> **What needs to be done**
Write out the data exactly as given, dropping every picture.

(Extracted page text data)
-- -- --
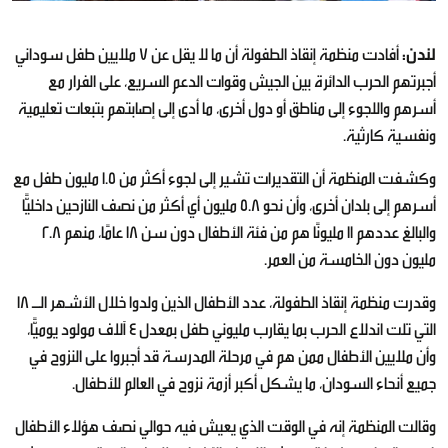
لندن:
أفادت منظمة إنقاذ الطفولة أن ما لا يقل عن 7 ملايين طفل سوداني
أجبرتهم الحرب الدائرة بين الجيش وقوات الدعم السريع، على الفرار مع
أسرهم واللجوء إلى مناطق أو دول أخرى، ما أدى إلى إصابتهم بتبعات تعليمية
ونفسية كارثية.
وكشفت المنظمة أن التقديرات تشير إلى لجوء أكثر من 1.5 مليون طفل مع
أسرهم إلى بلدان أخرى، وأن نحو 5.8 مليون أي أكثر من نصف النازحين داخليًّا
والبالغ عددهم 11 مليونًا هم من فئة الأطفال دون سن 18 عامًا، منهم 2.8
مليون دون الخامسة من العمر.
وقدرت منظمة إنقاذ الطفولة، عدد الأطفال الذين ولدوا خلال الأشهر الـ 18
التي تلت اندلاع الحرب بما يقارب مليوني طفل بمعدل 4 آلاف مولود يوميًّا،
وأن ملايين الأطفال ممن هم في مرحلة المدرسة قد أجبروا على النزوح في
جميع أنحاء السودان، ما يشكل أكبر أزمة نزوح في العالم للأطفال.
وقالت المنظمة إنه في الوقت الذي يعيش فيه حوالي نصف هؤلاء الأطفال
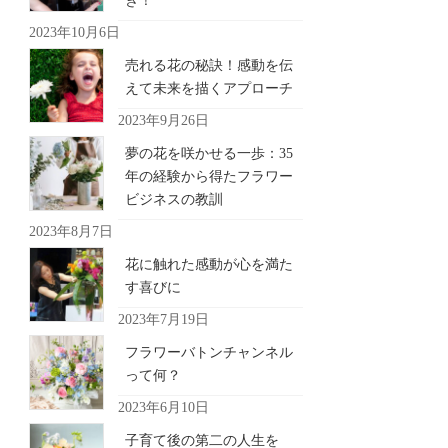
き！
2023年10月6日
売れる花の秘訣！感動を伝
えて未来を描くアプローチ
2023年9月26日
夢の花を咲かせる一歩：35
年の経験から得たフラワー
ビジネスの教訓
2023年8月7日
花に触れた感動が心を満た
す喜びに
2023年7月19日
フラワーバトンチャンネル
って何？
2023年6月10日
子育て後の第二の人生を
-- -- --
> **Solution**
لندن:
أفادت منظمة إنقاذ الطفولة أن ما لا يقل عن 7 ملايين طفل سوداني
أجبرتهم الحرب الدائرة بين الجيش وقوات الدعم السريع، على الفرار مع
أسرهم واللجوء إلى مناطق أو دول أخرى، ما أدى إلى إصابتهم بتبعات تعليمية
ونفسية كارثية.
وكشفت المنظمة أن التقديرات تشير إلى لجوء أكثر من 1.5 مليون طفل مع
أسرهم إلى بلدان أخرى، وأن نحو 5.8 مليون أي أكثر من نصف النازحين داخليًّا
والبالغ عددهم 11 مليونًا هم من فئة الأطفال دون سن 18 عامًا، منهم 2.8
مليون دون الخامسة من العمر.
وقدرت منظمة إنقاذ الطفولة، عدد الأطفال الذين ولدوا خلال الأشهر الـ 18
التي تلت اندلاع الحرب بما يقارب مليوني طفل بمعدل 4 آلاف مولود يوميًّا،
وأن ملايين الأطفال ممن هم في مرحلة المدرسة قد أجبروا على النزوح في
جميع أنحاء السودان، ما يشكل أكبر أزمة نزوح في العالم للأطفال.
وقالت المنظمة إنه في الوقت الذي يعيش فيه حوالي نصف هؤلاء الأطفال
き！
2023年10月6日
売れる花の秘訣！感動を伝
えて未来を描くアプローチ
2023年9月26日
夢の花を咲かせる一歩：35
年の経験から得たフラワー
ビジネスの教訓
2023年8月7日
花に触れた感動が心を満た
す喜びに
2023年7月19日
フラワーバトンチャンネル
って何？
2023年6月10日
子育て後の第二の人生を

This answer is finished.